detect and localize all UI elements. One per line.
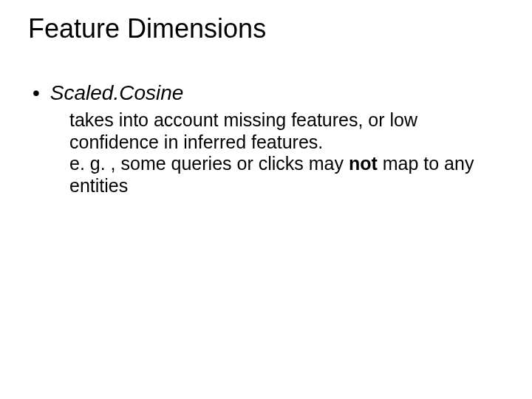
- bullet-label: Scaled.Cosine: [50, 81, 184, 105]
- description-line-1: takes into account missing features, or …: [69, 109, 483, 153]
- slide-content: • Scaled.Cosine takes into account missi…: [28, 81, 502, 197]
- slide-title: Feature Dimensions: [28, 13, 266, 44]
- description-line-2-bold: not: [349, 153, 378, 174]
- description-line-2-pre: e. g. , some queries or clicks may: [69, 153, 349, 174]
- bullet-item: • Scaled.Cosine: [28, 81, 502, 105]
- bullet-marker: •: [33, 83, 40, 103]
- bullet-description: takes into account missing features, or …: [69, 109, 483, 197]
- description-line-2: e. g. , some queries or clicks may not m…: [69, 153, 483, 197]
- slide: Feature Dimensions • Scaled.Cosine takes…: [0, 0, 532, 399]
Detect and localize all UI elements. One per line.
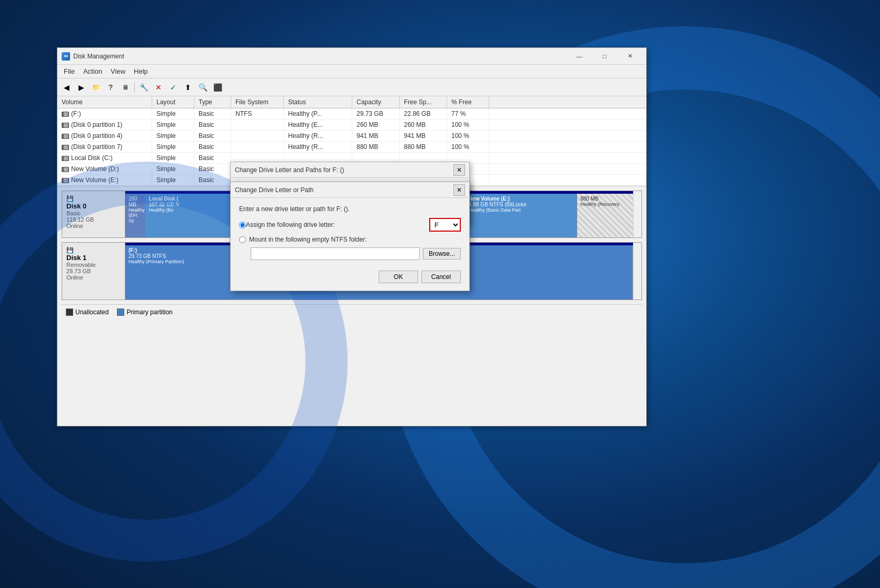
cell-status: Healthy (E... xyxy=(284,119,352,130)
dialog-inner-title: Change Drive Letter or Path xyxy=(235,186,453,194)
table-row[interactable]: (F:) Simple Basic NTFS Healthy (P... 29.… xyxy=(57,108,646,119)
legend-unallocated: Unallocated xyxy=(66,308,108,316)
delete-button[interactable]: ✕ xyxy=(152,81,165,94)
tool-button[interactable]: 🔧 xyxy=(137,81,151,94)
menu-view[interactable]: View xyxy=(106,66,130,77)
cell-layout: Simple xyxy=(152,153,194,163)
table-row[interactable]: (Disk 0 partition 1) Simple Basic Health… xyxy=(57,119,646,131)
legend-primary-box xyxy=(117,308,124,316)
menu-bar: File Action View Help xyxy=(57,65,646,78)
dialog-inner-ok-button[interactable]: OK xyxy=(379,271,418,283)
cell-pct: 77 % xyxy=(447,108,489,119)
scrollbar[interactable] xyxy=(633,191,641,237)
toolbar-separator xyxy=(134,82,135,93)
cell-layout: Simple xyxy=(152,119,194,130)
disk1-type: Removable xyxy=(66,262,121,268)
path-input[interactable] xyxy=(251,247,420,260)
legend-bar: Unallocated Primary partition xyxy=(62,304,642,319)
cell-free: 22.86 GB xyxy=(400,108,447,119)
display-button[interactable]: 🖥 xyxy=(118,81,132,94)
browse-button[interactable]: Browse... xyxy=(423,248,461,260)
col-layout: Layout xyxy=(152,96,194,108)
close-button[interactable]: ✕ xyxy=(618,49,642,64)
mount-radio-label: Mount in the following empty NTFS folder… xyxy=(249,236,367,243)
dialog-outer-close-button[interactable]: ✕ xyxy=(453,164,465,176)
table-row[interactable]: (Disk 0 partition 7) Simple Basic Health… xyxy=(57,142,646,153)
cell-volume: New Volume (D:) xyxy=(57,164,152,174)
assign-radio[interactable] xyxy=(239,222,246,228)
cell-cap: 260 MB xyxy=(352,119,400,130)
assign-radio-row: Assign the following drive letter: F G H… xyxy=(239,218,461,232)
dialog-inner-title-bar: Change Drive Letter or Path ✕ xyxy=(231,182,469,198)
assign-radio-label: Assign the following drive letter: xyxy=(246,221,429,228)
search-button[interactable]: 🔍 xyxy=(196,81,210,94)
cell-volume: (Disk 0 partition 7) xyxy=(57,142,152,152)
disk1-size: 29.73 GB xyxy=(66,268,121,274)
disk1-status: Online xyxy=(66,274,121,281)
help-button[interactable]: ? xyxy=(104,81,117,94)
cell-type: Basic xyxy=(194,119,231,130)
mount-radio[interactable] xyxy=(239,236,246,243)
col-fs: File System xyxy=(231,96,284,108)
window-title: Disk Management xyxy=(73,53,567,60)
col-capacity: Capacity xyxy=(352,96,400,108)
cell-fs xyxy=(231,131,284,141)
scrollbar[interactable] xyxy=(633,243,641,300)
cell-type: Basic xyxy=(194,131,231,141)
disk0-label: 💾 Disk 0 Basic 119.12 GB Online xyxy=(62,191,125,237)
legend-unallocated-label: Unallocated xyxy=(75,308,108,316)
cell-volume: Local Disk (C:) xyxy=(57,153,152,163)
drive-letter-select[interactable]: F G H I J xyxy=(429,218,461,232)
dialog-outer-title: Change Drive Letter and Paths for F: () xyxy=(235,166,453,174)
col-status: Status xyxy=(284,96,352,108)
disk1-name: Disk 1 xyxy=(66,254,121,262)
cell-status: Healthy (P... xyxy=(284,108,352,119)
cell-fs: NTFS xyxy=(231,108,284,119)
cell-free: 260 MB xyxy=(400,119,447,130)
cell-pct: 100 % xyxy=(447,142,489,152)
minimize-button[interactable]: — xyxy=(567,49,591,64)
cell-cap: 880 MB xyxy=(352,142,400,152)
cell-status: Healthy (R... xyxy=(284,142,352,152)
cell-fs xyxy=(231,142,284,152)
partition-recovery[interactable]: 880 MB Healthy (Recovery xyxy=(577,194,633,237)
dialog-inner-cancel-button[interactable]: Cancel xyxy=(421,271,461,283)
table-row[interactable]: (Disk 0 partition 4) Simple Basic Health… xyxy=(57,131,646,142)
toolbar: ◀ ▶ 📁 ? 🖥 🔧 ✕ ✓ ⬆ 🔍 ⬛ xyxy=(57,78,646,96)
col-free: Free Sp... xyxy=(400,96,447,108)
cell-layout: Simple xyxy=(152,175,194,185)
cell-volume: (Disk 0 partition 4) xyxy=(57,131,152,141)
dialog-description: Enter a new drive letter or path for F: … xyxy=(239,205,461,213)
menu-action[interactable]: Action xyxy=(79,66,106,77)
menu-file[interactable]: File xyxy=(60,66,79,77)
partition-efi[interactable]: 260 MB Healthy (EFI Sy xyxy=(125,194,146,237)
dialog-inner-body: Enter a new drive letter or path for F: … xyxy=(231,198,469,291)
check-button[interactable]: ✓ xyxy=(166,81,180,94)
cell-layout: Simple xyxy=(152,108,194,119)
table-header: Volume Layout Type File System Status Ca… xyxy=(57,96,646,108)
window-controls: — □ ✕ xyxy=(567,49,642,64)
cell-volume: New Volume (E:) xyxy=(57,175,152,185)
cell-free: 941 MB xyxy=(400,131,447,141)
menu-help[interactable]: Help xyxy=(130,66,152,77)
maximize-button[interactable]: □ xyxy=(592,49,617,64)
cell-cap: 941 MB xyxy=(352,131,400,141)
dialog-inner-close-button[interactable]: ✕ xyxy=(453,184,465,196)
disk0-status: Online xyxy=(66,223,121,229)
cell-pct: 100 % xyxy=(447,119,489,130)
col-type: Type xyxy=(194,96,231,108)
up-button[interactable]: ⬆ xyxy=(181,81,195,94)
other-button[interactable]: ⬛ xyxy=(211,81,224,94)
dialog-outer-title-bar: Change Drive Letter and Paths for F: () … xyxy=(231,162,469,178)
back-button[interactable]: ◀ xyxy=(60,81,73,94)
dialog-change-drive-letter-inner: Change Drive Letter or Path ✕ Enter a ne… xyxy=(230,182,470,291)
svg-rect-1 xyxy=(64,55,67,57)
cell-free: 880 MB xyxy=(400,142,447,152)
forward-button[interactable]: ▶ xyxy=(74,81,88,94)
cell-volume: (Disk 0 partition 1) xyxy=(57,119,152,130)
cell-layout: Simple xyxy=(152,164,194,174)
folder-button[interactable]: 📁 xyxy=(89,81,103,94)
partition-e[interactable]: New Volume (E:) 4.88 GB NTFS (BitLocke H… xyxy=(466,194,577,237)
col-pct: % Free xyxy=(447,96,489,108)
cell-type: Basic xyxy=(194,175,231,185)
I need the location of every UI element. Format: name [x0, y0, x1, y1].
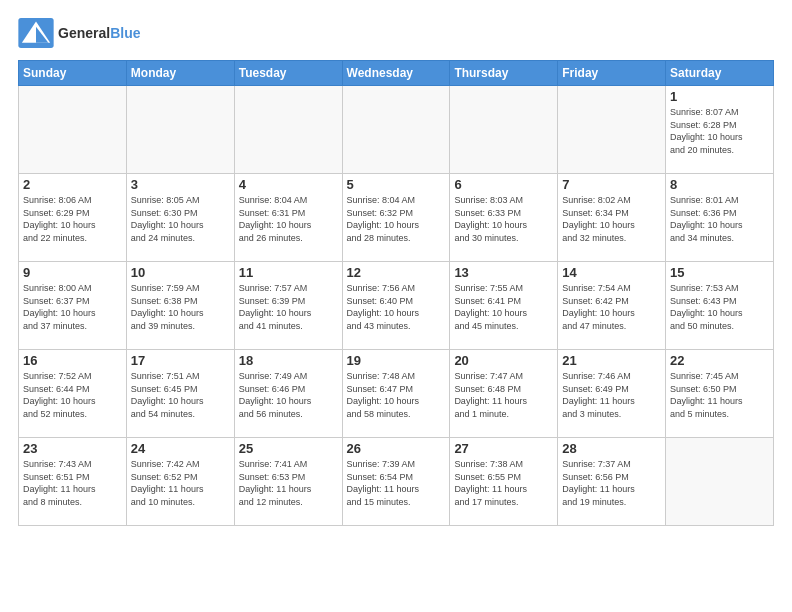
day-info: Sunrise: 7:39 AM Sunset: 6:54 PM Dayligh… [347, 458, 446, 508]
day-cell: 18Sunrise: 7:49 AM Sunset: 6:46 PM Dayli… [234, 350, 342, 438]
day-number: 22 [670, 353, 769, 368]
week-row-1: 1Sunrise: 8:07 AM Sunset: 6:28 PM Daylig… [19, 86, 774, 174]
weekday-header-sunday: Sunday [19, 61, 127, 86]
day-cell: 12Sunrise: 7:56 AM Sunset: 6:40 PM Dayli… [342, 262, 450, 350]
day-number: 4 [239, 177, 338, 192]
day-number: 13 [454, 265, 553, 280]
day-number: 16 [23, 353, 122, 368]
day-number: 24 [131, 441, 230, 456]
day-cell [342, 86, 450, 174]
day-cell: 10Sunrise: 7:59 AM Sunset: 6:38 PM Dayli… [126, 262, 234, 350]
day-cell: 7Sunrise: 8:02 AM Sunset: 6:34 PM Daylig… [558, 174, 666, 262]
day-number: 15 [670, 265, 769, 280]
day-number: 20 [454, 353, 553, 368]
day-info: Sunrise: 7:41 AM Sunset: 6:53 PM Dayligh… [239, 458, 338, 508]
day-number: 25 [239, 441, 338, 456]
day-number: 9 [23, 265, 122, 280]
day-info: Sunrise: 7:48 AM Sunset: 6:47 PM Dayligh… [347, 370, 446, 420]
week-row-3: 9Sunrise: 8:00 AM Sunset: 6:37 PM Daylig… [19, 262, 774, 350]
day-number: 17 [131, 353, 230, 368]
day-cell: 27Sunrise: 7:38 AM Sunset: 6:55 PM Dayli… [450, 438, 558, 526]
day-cell: 4Sunrise: 8:04 AM Sunset: 6:31 PM Daylig… [234, 174, 342, 262]
day-info: Sunrise: 8:01 AM Sunset: 6:36 PM Dayligh… [670, 194, 769, 244]
day-info: Sunrise: 8:02 AM Sunset: 6:34 PM Dayligh… [562, 194, 661, 244]
day-cell: 24Sunrise: 7:42 AM Sunset: 6:52 PM Dayli… [126, 438, 234, 526]
day-number: 14 [562, 265, 661, 280]
day-number: 11 [239, 265, 338, 280]
day-cell: 21Sunrise: 7:46 AM Sunset: 6:49 PM Dayli… [558, 350, 666, 438]
day-cell: 3Sunrise: 8:05 AM Sunset: 6:30 PM Daylig… [126, 174, 234, 262]
day-info: Sunrise: 7:42 AM Sunset: 6:52 PM Dayligh… [131, 458, 230, 508]
week-row-2: 2Sunrise: 8:06 AM Sunset: 6:29 PM Daylig… [19, 174, 774, 262]
day-number: 1 [670, 89, 769, 104]
day-number: 27 [454, 441, 553, 456]
day-info: Sunrise: 7:54 AM Sunset: 6:42 PM Dayligh… [562, 282, 661, 332]
day-cell: 15Sunrise: 7:53 AM Sunset: 6:43 PM Dayli… [666, 262, 774, 350]
day-cell [666, 438, 774, 526]
week-row-4: 16Sunrise: 7:52 AM Sunset: 6:44 PM Dayli… [19, 350, 774, 438]
day-number: 10 [131, 265, 230, 280]
day-info: Sunrise: 8:07 AM Sunset: 6:28 PM Dayligh… [670, 106, 769, 156]
day-number: 7 [562, 177, 661, 192]
day-number: 28 [562, 441, 661, 456]
weekday-header-friday: Friday [558, 61, 666, 86]
day-info: Sunrise: 7:47 AM Sunset: 6:48 PM Dayligh… [454, 370, 553, 420]
day-info: Sunrise: 7:57 AM Sunset: 6:39 PM Dayligh… [239, 282, 338, 332]
header: GeneralBlue [18, 18, 774, 48]
day-number: 19 [347, 353, 446, 368]
day-cell: 22Sunrise: 7:45 AM Sunset: 6:50 PM Dayli… [666, 350, 774, 438]
day-info: Sunrise: 7:38 AM Sunset: 6:55 PM Dayligh… [454, 458, 553, 508]
day-info: Sunrise: 7:43 AM Sunset: 6:51 PM Dayligh… [23, 458, 122, 508]
day-cell: 2Sunrise: 8:06 AM Sunset: 6:29 PM Daylig… [19, 174, 127, 262]
day-info: Sunrise: 7:37 AM Sunset: 6:56 PM Dayligh… [562, 458, 661, 508]
day-info: Sunrise: 8:00 AM Sunset: 6:37 PM Dayligh… [23, 282, 122, 332]
day-info: Sunrise: 7:52 AM Sunset: 6:44 PM Dayligh… [23, 370, 122, 420]
day-cell [19, 86, 127, 174]
day-cell: 9Sunrise: 8:00 AM Sunset: 6:37 PM Daylig… [19, 262, 127, 350]
day-cell: 17Sunrise: 7:51 AM Sunset: 6:45 PM Dayli… [126, 350, 234, 438]
logo: GeneralBlue [18, 18, 140, 48]
day-cell [126, 86, 234, 174]
day-cell [234, 86, 342, 174]
day-cell: 14Sunrise: 7:54 AM Sunset: 6:42 PM Dayli… [558, 262, 666, 350]
day-info: Sunrise: 8:05 AM Sunset: 6:30 PM Dayligh… [131, 194, 230, 244]
day-cell [558, 86, 666, 174]
weekday-header-tuesday: Tuesday [234, 61, 342, 86]
weekday-header-thursday: Thursday [450, 61, 558, 86]
day-info: Sunrise: 7:49 AM Sunset: 6:46 PM Dayligh… [239, 370, 338, 420]
day-cell: 5Sunrise: 8:04 AM Sunset: 6:32 PM Daylig… [342, 174, 450, 262]
day-cell: 19Sunrise: 7:48 AM Sunset: 6:47 PM Dayli… [342, 350, 450, 438]
day-cell [450, 86, 558, 174]
day-info: Sunrise: 7:45 AM Sunset: 6:50 PM Dayligh… [670, 370, 769, 420]
day-cell: 13Sunrise: 7:55 AM Sunset: 6:41 PM Dayli… [450, 262, 558, 350]
day-number: 5 [347, 177, 446, 192]
day-info: Sunrise: 8:04 AM Sunset: 6:32 PM Dayligh… [347, 194, 446, 244]
day-info: Sunrise: 8:06 AM Sunset: 6:29 PM Dayligh… [23, 194, 122, 244]
weekday-header-row: SundayMondayTuesdayWednesdayThursdayFrid… [19, 61, 774, 86]
day-cell: 16Sunrise: 7:52 AM Sunset: 6:44 PM Dayli… [19, 350, 127, 438]
day-info: Sunrise: 7:55 AM Sunset: 6:41 PM Dayligh… [454, 282, 553, 332]
day-number: 2 [23, 177, 122, 192]
calendar: SundayMondayTuesdayWednesdayThursdayFrid… [18, 60, 774, 526]
day-info: Sunrise: 8:03 AM Sunset: 6:33 PM Dayligh… [454, 194, 553, 244]
day-info: Sunrise: 7:53 AM Sunset: 6:43 PM Dayligh… [670, 282, 769, 332]
day-cell: 1Sunrise: 8:07 AM Sunset: 6:28 PM Daylig… [666, 86, 774, 174]
day-cell: 11Sunrise: 7:57 AM Sunset: 6:39 PM Dayli… [234, 262, 342, 350]
logo-text: GeneralBlue [58, 25, 140, 41]
day-number: 3 [131, 177, 230, 192]
day-info: Sunrise: 7:51 AM Sunset: 6:45 PM Dayligh… [131, 370, 230, 420]
day-number: 18 [239, 353, 338, 368]
day-info: Sunrise: 8:04 AM Sunset: 6:31 PM Dayligh… [239, 194, 338, 244]
page: GeneralBlue SundayMondayTuesdayWednesday… [0, 0, 792, 536]
day-cell: 25Sunrise: 7:41 AM Sunset: 6:53 PM Dayli… [234, 438, 342, 526]
day-number: 12 [347, 265, 446, 280]
day-number: 21 [562, 353, 661, 368]
day-cell: 28Sunrise: 7:37 AM Sunset: 6:56 PM Dayli… [558, 438, 666, 526]
day-number: 23 [23, 441, 122, 456]
day-cell: 26Sunrise: 7:39 AM Sunset: 6:54 PM Dayli… [342, 438, 450, 526]
day-cell: 8Sunrise: 8:01 AM Sunset: 6:36 PM Daylig… [666, 174, 774, 262]
weekday-header-saturday: Saturday [666, 61, 774, 86]
day-info: Sunrise: 7:56 AM Sunset: 6:40 PM Dayligh… [347, 282, 446, 332]
day-info: Sunrise: 7:59 AM Sunset: 6:38 PM Dayligh… [131, 282, 230, 332]
weekday-header-wednesday: Wednesday [342, 61, 450, 86]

────────────────────

** Task requirements **
Which lines in the records above contain the string "Enter"? Copy each one.

** Exercise solution **
dialog-description: Enter a new drive letter or path for F: … xyxy=(239,205,461,213)
dialog-inner-body: Enter a new drive letter or path for F: … xyxy=(231,198,469,291)
dialog-change-drive-letter-inner: Change Drive Letter or Path ✕ Enter a ne… xyxy=(230,182,470,291)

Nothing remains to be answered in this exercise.